Les orateurs rendirent leur jugement : la jeune fille était simplement condamnée à quelques travaux forcés d’intérêt général, au service de la ville de Rome. C’était une sentence légère et appropriée. D’une manière générale en vérité, il fallait bien avouer que la justice à Rome était plutôt bien rendue – du moins en ce qui concernait les citoyens, dotés de bons droits. La situation était plus délicate pour les esclaves, même si elle tendait à s’améliorer ; les sévices corporels étaient de moins en moins pratiqués, tout du moins plus pour toute faute légère, et les conditions sanitaires des esclaves en milieu urbain s’amélioraient. Paullus ne savait exactement ce qu’il en était pour les esclaves du monde rural, qui s’exténuaient aux champs et qui, disait-on, avaient plus de velléités de fuites, violemment punies. Il avait entendu les diatribes de son père Gaïus pendant de longues heures à ce sujet – saint Gaïus, fervent défenseur des esclaves opprimés. Mais, il fallait bien que Paullus reconnaisse avec humilité que les idéaux chrétiens de son père à cet égard étaient louables. 

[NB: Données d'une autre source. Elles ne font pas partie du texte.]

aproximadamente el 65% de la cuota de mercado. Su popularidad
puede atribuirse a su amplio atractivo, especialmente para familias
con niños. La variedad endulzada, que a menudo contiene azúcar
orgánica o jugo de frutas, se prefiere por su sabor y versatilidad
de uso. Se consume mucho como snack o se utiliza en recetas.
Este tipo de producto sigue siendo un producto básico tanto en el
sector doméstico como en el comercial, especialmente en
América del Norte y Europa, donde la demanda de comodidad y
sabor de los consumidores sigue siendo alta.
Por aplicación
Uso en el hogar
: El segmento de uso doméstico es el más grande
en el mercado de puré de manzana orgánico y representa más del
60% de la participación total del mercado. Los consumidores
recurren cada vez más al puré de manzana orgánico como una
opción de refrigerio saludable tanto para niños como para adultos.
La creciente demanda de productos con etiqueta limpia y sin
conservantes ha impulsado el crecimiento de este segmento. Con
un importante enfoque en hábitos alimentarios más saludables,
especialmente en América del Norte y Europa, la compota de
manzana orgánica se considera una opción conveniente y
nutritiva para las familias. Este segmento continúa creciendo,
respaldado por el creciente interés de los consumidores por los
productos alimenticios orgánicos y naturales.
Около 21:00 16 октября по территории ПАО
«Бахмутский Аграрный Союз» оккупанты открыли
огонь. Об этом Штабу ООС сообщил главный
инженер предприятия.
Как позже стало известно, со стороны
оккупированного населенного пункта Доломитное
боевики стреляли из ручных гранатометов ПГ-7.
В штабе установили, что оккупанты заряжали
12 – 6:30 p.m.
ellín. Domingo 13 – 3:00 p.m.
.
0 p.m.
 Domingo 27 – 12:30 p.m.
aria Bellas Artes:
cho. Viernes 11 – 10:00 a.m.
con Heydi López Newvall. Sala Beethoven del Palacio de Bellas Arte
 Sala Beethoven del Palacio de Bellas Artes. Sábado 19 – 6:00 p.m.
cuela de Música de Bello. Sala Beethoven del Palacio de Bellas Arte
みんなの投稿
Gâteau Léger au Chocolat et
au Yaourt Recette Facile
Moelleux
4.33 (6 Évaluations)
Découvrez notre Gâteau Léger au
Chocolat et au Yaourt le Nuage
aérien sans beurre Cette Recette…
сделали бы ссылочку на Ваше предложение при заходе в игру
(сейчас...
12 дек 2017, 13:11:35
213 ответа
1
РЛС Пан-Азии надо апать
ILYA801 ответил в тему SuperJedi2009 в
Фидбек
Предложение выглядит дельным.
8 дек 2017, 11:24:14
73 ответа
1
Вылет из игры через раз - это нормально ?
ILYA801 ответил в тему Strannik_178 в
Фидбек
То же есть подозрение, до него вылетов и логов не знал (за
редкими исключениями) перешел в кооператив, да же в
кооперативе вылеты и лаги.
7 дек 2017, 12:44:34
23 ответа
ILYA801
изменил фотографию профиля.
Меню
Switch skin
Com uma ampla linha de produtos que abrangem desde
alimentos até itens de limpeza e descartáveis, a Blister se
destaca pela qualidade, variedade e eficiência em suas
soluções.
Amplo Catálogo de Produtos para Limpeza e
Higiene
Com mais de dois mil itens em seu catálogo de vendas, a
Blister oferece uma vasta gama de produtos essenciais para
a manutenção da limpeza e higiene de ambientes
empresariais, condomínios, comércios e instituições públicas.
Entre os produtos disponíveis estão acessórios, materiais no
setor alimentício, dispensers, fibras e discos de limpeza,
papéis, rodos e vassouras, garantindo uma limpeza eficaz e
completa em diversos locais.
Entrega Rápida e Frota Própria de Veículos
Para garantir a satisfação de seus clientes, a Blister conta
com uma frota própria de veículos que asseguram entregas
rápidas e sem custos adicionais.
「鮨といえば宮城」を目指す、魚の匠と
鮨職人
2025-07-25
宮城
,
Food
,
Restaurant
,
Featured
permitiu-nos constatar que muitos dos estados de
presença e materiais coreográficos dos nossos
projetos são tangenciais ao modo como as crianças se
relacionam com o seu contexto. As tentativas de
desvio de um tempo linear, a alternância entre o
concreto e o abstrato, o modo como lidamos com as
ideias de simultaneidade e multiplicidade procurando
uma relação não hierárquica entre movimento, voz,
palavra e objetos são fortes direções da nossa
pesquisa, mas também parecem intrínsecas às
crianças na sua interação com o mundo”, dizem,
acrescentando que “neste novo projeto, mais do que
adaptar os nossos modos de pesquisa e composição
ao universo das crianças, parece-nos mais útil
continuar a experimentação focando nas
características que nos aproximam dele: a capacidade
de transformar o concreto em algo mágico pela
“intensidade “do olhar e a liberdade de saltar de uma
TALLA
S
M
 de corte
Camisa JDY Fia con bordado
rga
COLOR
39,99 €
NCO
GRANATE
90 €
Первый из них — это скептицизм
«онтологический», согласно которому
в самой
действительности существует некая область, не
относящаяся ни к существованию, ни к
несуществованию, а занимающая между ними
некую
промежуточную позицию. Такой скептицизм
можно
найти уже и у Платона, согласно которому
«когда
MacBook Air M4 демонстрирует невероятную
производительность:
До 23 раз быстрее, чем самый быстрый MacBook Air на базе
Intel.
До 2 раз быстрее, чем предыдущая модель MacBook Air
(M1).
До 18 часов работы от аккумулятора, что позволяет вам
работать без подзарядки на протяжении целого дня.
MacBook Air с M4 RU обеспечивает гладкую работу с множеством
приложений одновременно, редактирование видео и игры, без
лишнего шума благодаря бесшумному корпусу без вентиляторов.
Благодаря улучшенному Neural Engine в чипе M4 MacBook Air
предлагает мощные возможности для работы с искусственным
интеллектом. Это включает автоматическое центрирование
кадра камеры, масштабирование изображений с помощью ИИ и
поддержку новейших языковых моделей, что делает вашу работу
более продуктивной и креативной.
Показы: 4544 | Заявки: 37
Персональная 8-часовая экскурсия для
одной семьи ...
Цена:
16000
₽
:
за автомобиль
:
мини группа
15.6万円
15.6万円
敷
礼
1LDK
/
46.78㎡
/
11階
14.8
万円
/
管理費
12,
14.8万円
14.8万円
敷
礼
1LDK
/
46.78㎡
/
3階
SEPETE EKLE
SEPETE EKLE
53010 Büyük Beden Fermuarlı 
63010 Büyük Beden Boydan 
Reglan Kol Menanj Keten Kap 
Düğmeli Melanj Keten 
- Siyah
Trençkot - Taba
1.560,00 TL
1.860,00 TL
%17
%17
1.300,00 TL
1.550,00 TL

La foule se dispersait vaguement entre chaque jugement – quelques personnes venaient assister au procès de proches, ou de personnes dont ils avaient entendu parler, et quittaient la salle. D’autres s’agitaient, parlaient avec leurs voisins ou déployaient quelques mets à grignoter pour se divertir. On venait beaucoup, ces derniers temps, assister aux procès pour le simple plaisir de voir, avec un peu de chance, la condamnation de ces satanés chrétiens. Paullus poussa un soupir et se concentra sur ce qui allait suivre. Par la porte de droite, celle opposée à la porte par laquelle il était entré et près de laquelle il se tenait, étaient entrés deux soldats romains, de la garde prétorienne, portant le bouclier ovale et la lance fuselée pointée vers le ciel. Ils encadraient une femme brune échevelée au regard pitoyable d’oiseau au plumage clairsemé. Elle avait les mains liées, et ils la précipitèrent sans ménagement sur l’estrade, sur les marches desquelles elle trébucha. La foule éclata d’un grand rire gras. C'était Cornelia.